Lalla Gaïa déguste le breuvage puissant. Il lui semble que l’amertume du café la saisissant, cela l’ancre plus encore dans cette réalité neuve qui se fait sienne peu à peu. L’homme lui semble absolument correct et lui inspire confiance. Elle respire les effluves en même temps qu’elle laisse couler le nectar noir dans sa bouche. La boisson lui apporte un réconfort immense. Pour Lalla Gaïa, un café, un thé, c’est déjà le sentiment d’être chez soi là où on le boit…

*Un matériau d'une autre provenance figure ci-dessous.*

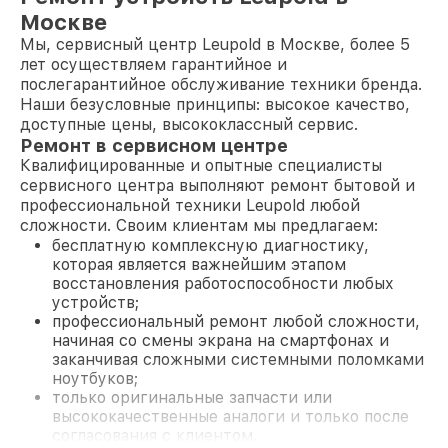
Москве
Мы, сервисный центр Leupold в Москве, более 5
лет осуществляем гарантийное и
послегарантийное обслуживание техники бренда.
Наши безусловные принципы: высокое качество,
доступные цены, высококлассный сервис.
Ремонт в сервисном центре
Квалифицированные и опытные специалисты
сервисного центра выполняют ремонт бытовой и
профессиональной техники Leupold любой
сложности. Своим клиентам мы предлагаем:
бесплатную комплексную диагностику,
которая является важнейшим этапом
восстановления работоспособности любых
устройств;
профессиональный ремонт любой сложности,
начиная со смены экрана на смартфонах и
заканчивая сложными системными поломками
ноутбуков;
только оригинальные запчасти или
высококачественные аналоги и только после
согласования с клиентом.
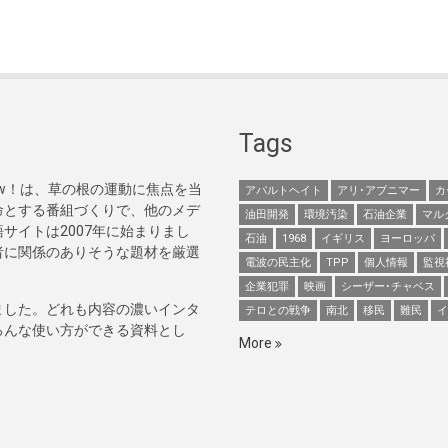
Tags
Now！は、草の根の運動に焦点を当
アパルトヘイト
アリ･アブニマー
カ
命とする番組づくりで、他のメデ
油田開発
環境汚染
石油企業
マル
サイトは2007年に始まりまし
石油
1968
イギリス
ヨーロッパ
者に関係のありそうな題材を厳選
電波の民主化
TPP
個人情報
監視
企業犯罪
映画
シーザー･チャベス
ました。どれも内容の濃いインタ
テロとの戦争
南北
移民
難民
イ
ろんな使い方ができる資料とし
More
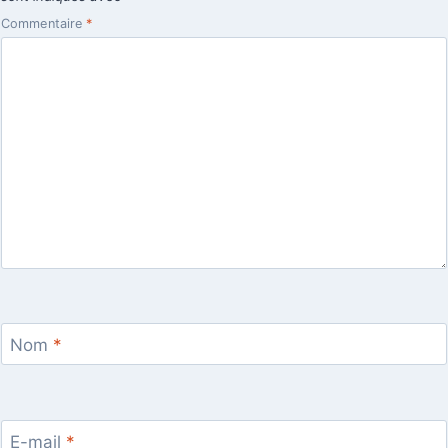
Commentaire
*
Nom
*
E-mail
*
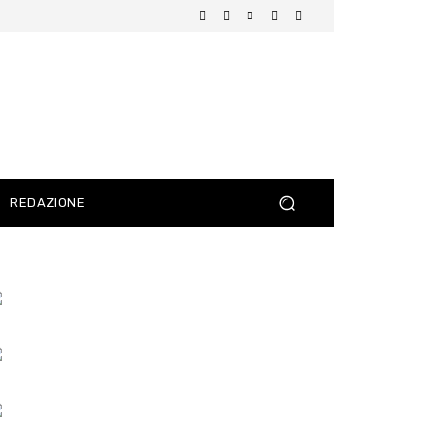
REDAZIONE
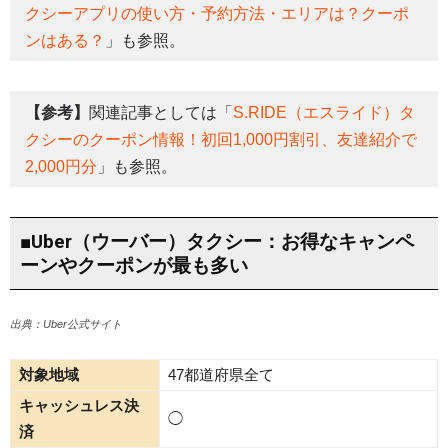
クシーアプリの使い方・予約方法・エリアは？クーポ
ンはある？
」も参照。
【参考】
関連記事としては「
S.RIDE（エスライド）タ
クシーのクーポン情報！初回1,000円割引、友達紹介で
2,000円分
」も参照。
■Uber（ウーバー）タクシー：お得なキャンペ
ーンやクーポンが最も多い
出典：Uber公式サイト
対象地域
47都道府県全て
キャッシュレス決
◯
済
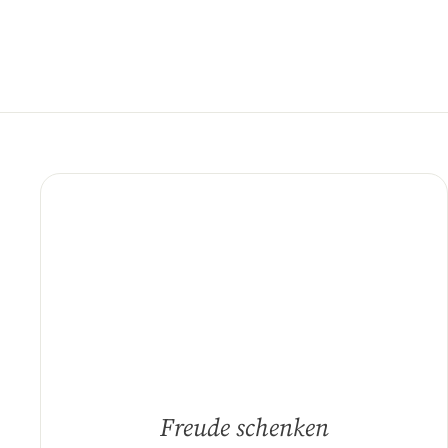
Freude schenken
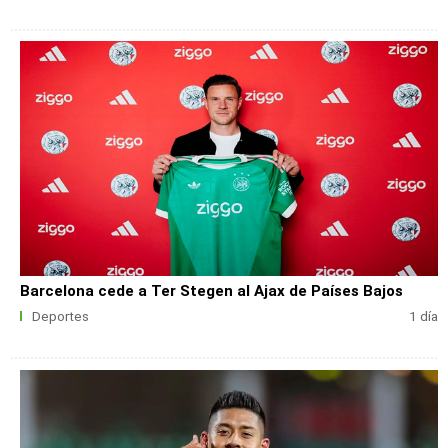
Barcelona cede a Ter Stegen al Ajax de Países Bajos
Deportes
1 día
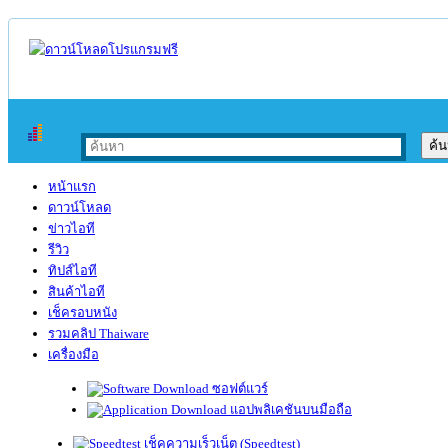
หน้าแรก
ดาวน์โหลด
ข่าวไอที
รีวิว
ทิปส์ไอที
สินค้าไอที
เช็ครอบหนัง
รวมคลิป Thaiware
เครื่องมือ
ซอฟต์แวร์
แอปพลิเคชันบนมือถือ
เช็คความเร็วเน็ต (Speedtest)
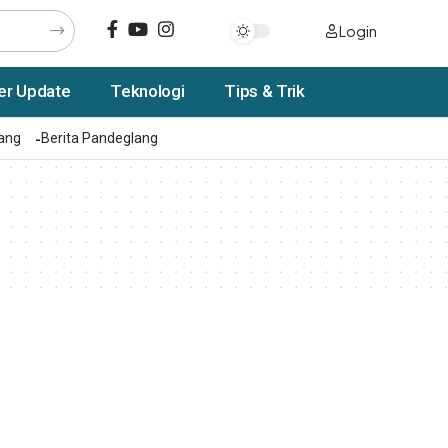
Login
er Update
Teknologi
Tips & Trik
rang
Berita Pandeglang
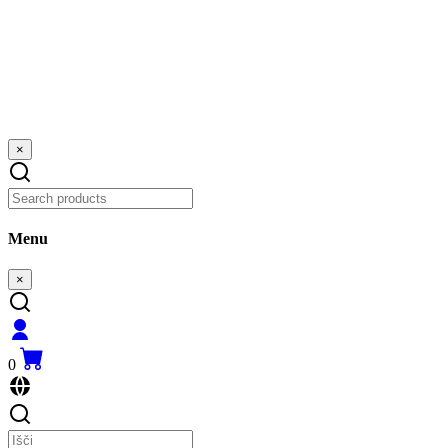
×
Menu
×
0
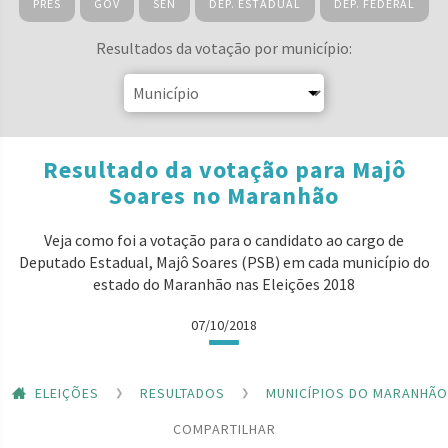
PRES
GOV
SEN
DEP. ESTADUAL
DEP. FEDERAL
Resultados da votação por município:
Resultado da votação para Majô
Soares no Maranhão
Veja como foi a votação para o candidato ao cargo de
Deputado Estadual, Majô Soares (PSB) em cada município do
estado do Maranhão nas Eleições 2018
07/10/2018
ELEIÇÕES
RESULTADOS
MUNICÍPIOS DO MARANHÃO
COMPARTILHAR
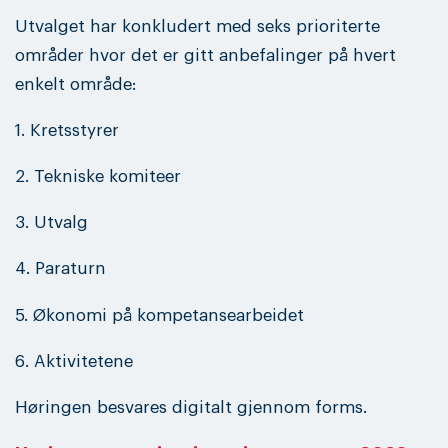
Utvalget har konkludert med seks prioriterte
områder hvor det er gitt anbefalinger på hvert
enkelt område:
1. Kretsstyrer
2. Tekniske komiteer
3. Utvalg
4. Paraturn
5. Økonomi på kompetansearbeidet
6. Aktivitetene
Høringen besvares digitalt gjennom forms.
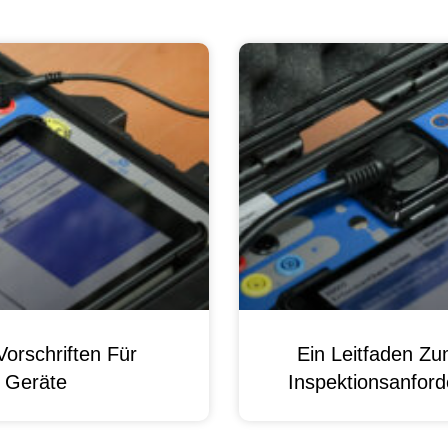
orschriften Für
Ein Leitfaden Z
e Geräte
Inspektionsanford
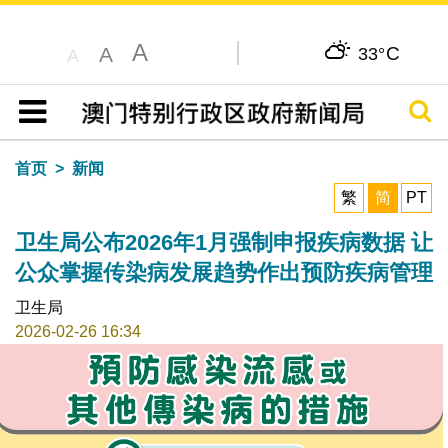
A
C
A
33°
A
搜寻
目录
首页
新闻
繁
简
PT
卫生局公布2026年1月强制申报疾病数据 让
公众掌握传染病发展趋势作出预防疾病管理
卫生局
2026-02-26 16:34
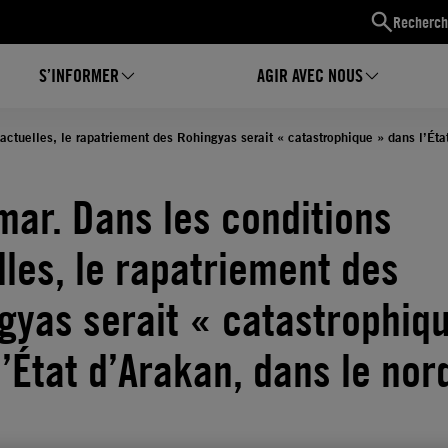
Recherch
S’INFORMER
AGIR AVEC NOUS
ctuelles, le rapatriement des Rohingyas serait « catastrophique » dans l’Éta
ar. Dans les conditions
lles, le rapatriement des
gyas serait « catastrophiq
l’État d’Arakan, dans le nor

Beaucoup de femmes peuplent ce souk de l’or. Certaines ont le visage dissimulé sous une fine mousseline blanche. Dans leurs yeux ornés de khôl se reflète l’éclat des parures. Leurs mains avides saisissent les bracelets, les colliers, les boucles d’oreille, les soupèsent, leurs pupilles semblent boire le ruissellement de lumière, et c’est toujours à regret qu’elles reposent ces trésors. Ayant ainsi le loisir de les observer tranquillement, Lalla Gaïa note les diverses façons dont elles se couvrent et ajuste son voile en fonction, de sorte à entrer dans les canons du moment. Il faudra qu’elle se procure du tissu et se fasse couper un vêtement à l’aspect local, bien qu’une très grande diversité de coupes et de matières puisse être observée dans le souk de cette grande ville d’Irak. Son tchador de style libanais, acheté dans l’Iran du XXe siècle et taillé dans un coupon de crêpe coréen semble toutefois singulier, surtout avec ses tampons dorés signifiant la provenance, la qualité, les prix obtenus par le fabricant. De plus, rien ne l’oblige à continuer de porter du noir… Sous les longues tuniques, on aperçoit les bas de longs pantalons bouffants dont les broderies répondent au décor des chaussures brodées. Les foulards sont amples, légers, le choix des couleurs est très large. Lalla Gaïa sait très vite à quoi elle va dépenser ses premières pièces…

L’homme revient.

« On me dit qu’une femme très riche, propriétaire de caravanes, aime beaucoup les bijoux et apprécie la nouveauté. Tu pourrais peut-être tenter ta chance et aller lui montrer ce bracelet… »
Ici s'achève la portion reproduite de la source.